The Americans, the Japanese and the French have the highest cancer survival rates among patients in 31 countries, says a global study published today in the Lancet Oncology. Algerians were reported to have the lowest survival rates.
The research involved 2 million patients with the four most common forms of the disease and was carried out by more than 100 scientists across the world. The patients had been diagnosed with one of four cancers: breast, colon, rectum, or prostate cancers during the years 1990-1994. They were followed up to 1999, with the researchers comparing five-year survival rates.
Highest survival rate among breast and prostate cancer patients was found in the U.S., colon and rectal cancers in men in Japan, and the same cancers among women in France.

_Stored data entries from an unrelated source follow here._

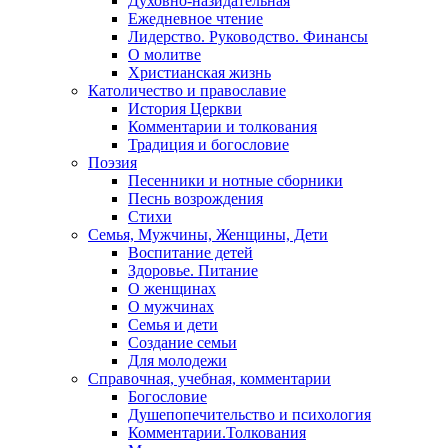
Духовно-назидательная
Ежедневное чтение
Лидерство. Руководство. Финансы
О молитве
Христианская жизнь
Католичество и православие
История Церкви
Комментарии и толкования
Традиция и богословие
Поэзия
Песенники и нотные сборники
Песнь возрождения
Стихи
Семья, Мужчины, Женщины, Дети
Воспитание детей
Здоровье. Питание
О женщинах
О мужчинах
Семья и дети
Создание семьи
Для молодежи
Справочная, учебная, комментарии
Богословие
Душепопечительство и психология
Комментарии.Толкования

Canada and Australia also had a high rate of cancer-survival, for most forms of the disease.
The variation in different nations is because of difference in their gross domestic product and spending on latest technologies such as computed tomography scanners, the study found. Under-investment in health resources is likely to play a role in countries with poor results, the researchers said.
“Most of the wide global range in survival is probably attributable to differences in access to diagnostic and treatment services,” said Michel Coleman, MD, a professor of epidemiology and vital statistics at the London School of Hygiene and Tropical Medicine and the study's lead author.
The survival rate from cancer was low in the UK, but better survival was noted in its western European neighbors.
Algeria had a considerably low survival for all cancers and patients in Poland and Slovakia also faired poorly.
However, the report cannot be considered very accurate now since the data is from the 1990s and cancer survival has grown since then.
The result indicated that an American man is four times more likely to survive prostate cancer than an Algerian, while a Japanese man is six times more likely to survive colon cancer.
The study reinforces the long-known fact that cancer-survival rates vary in different regions and such disparity exists even within a country. Still, there were surprises. "I think the surprises were that the range in global survival is really quite wide," Coleman said.
"Survival in the USA is high on a global scale but varies quite widely among individual states as well as between blacks and whites within the USA," he said.